Thoughts on Big-Bubble DALK
In response to "Big-Bubble DALK: Is It Right for Your Practice? (Clinical Update, October), EyeNet received this letter.
In 2007, after 17 years of dealing with the myriad of problems associated with penetrating keratoplasty (PK), I converted to deep anterior lamellar keratoplasty (DALK) after attending a two-day course with Drs. Enrique Malbran, Donald Tan, and Frank Price. This was a watershed moment for me and led to a paradigm shift in my treatment of keratoconus, pellucid marginal degeneration, LASIK- or RK-induced ectasia, corneal dystrophy, and scars.1
My partner, Daryl Kaswinkel, MD, and I currently perform large diameter (8.5 to 10 mm) DALK for these conditions. For astigmatism control, we utilize a 24-bite running suture adjusted under a Mastel intraoperative keratometer. We attempt a big bubble and, when required, convert to a pre-Descemet’s dissection technique, leaving little residual stroma. We’re now able to successfully manage micro- and even macroperforations. Our conversion rate to PK is less than 5 percent.
Yes, the learning curve is long and challenging. Yes, each procedure is time-consuming and requires a dedicated team. Yes, like all tissue and organ transplantation, DALK is very poorly reimbursed.

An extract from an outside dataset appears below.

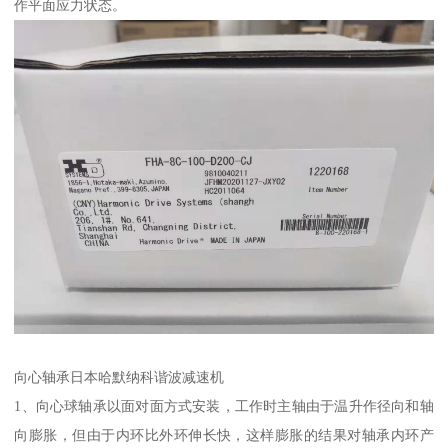
作平面应力状态。
向心轴承日本哈默纳科谐波减速机
1、向心球轴承以面对面方式安装，工作时主轴由于温升作径向和轴
向膨胀，但由于内环比外环伸长快，这样膨胀的结果对轴承内环产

Despite these barriers, the benefits of DALK, such as faster optical rehabilitation, are undeniable. Suture-out astigmatism is generally less, more regular, and easier to manage; and if it is of large magnitude, a wedge resection in the graft-host interface located far outside the optical zone can yield dramatic results. The occasional instances of stromal rejection are far easier to reverse; endothelial rejection is impossible; and, since recipient endothelial cells are retained, there no longer is the inevitable median 70 percent endothelial cell loss at five years when using donor endothelium.2 There is also less comorbidity from steroid-induced glaucoma and cataract.

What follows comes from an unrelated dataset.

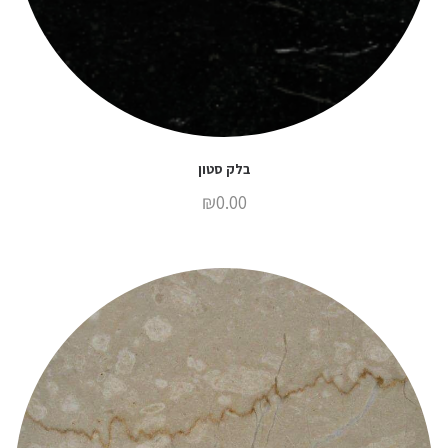
בלק סטון
₪
0.00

This adds up to enhanced DALK graft longevity, easier postop graft maintenance, and a dramatic reduction in patients with clear grafts who cannot wear contacts and are not refractable due to irregular astigmatism. Another bonus—if the surgeon is both DALK and DMEK capable—is that one donor can be used for two recipients, further increasing the donor pool.3
There were 46,684 corneal transplants performed in the United States in 2012.4 Endothelial keratoplasty (DSAEK, DMEK) made up 23,049 transplants, and PK comprised 21,422. Despite all the benefits of DALK, only 751 of these were performed in 2012—up only slightly from 2011, when 648 were reported. Many of the PKs done will not last a lifetime, will be associated with additional ocular comorbidity, and will be repeated at significant cost to the patient and society.5
We passionately believe that with education, commitment, and more appropriate reimbursement, the conversion to DALK, like the conversion to Descemet’s stripping automated endothelial keratoplasty (DSAEK), will occur.
Richard A. Erdey, MD
1 Sutphin JE et al. Am J Ophthalmol. 2009;148(5):630-631.
2 Cornea Donor Study Investigator Group. Ophthalmology. 2008;115(4):627-632.
3 Heindl LM et al. Ophthalmology. 2011;118(2):294-301.
4 2012 Eye Banking Statistical Report. Washington, D.C.: Eye Bank Association of America; 2013:67.
5 Tan DT et al. Ophthalmology. 2008;115(6):975-982.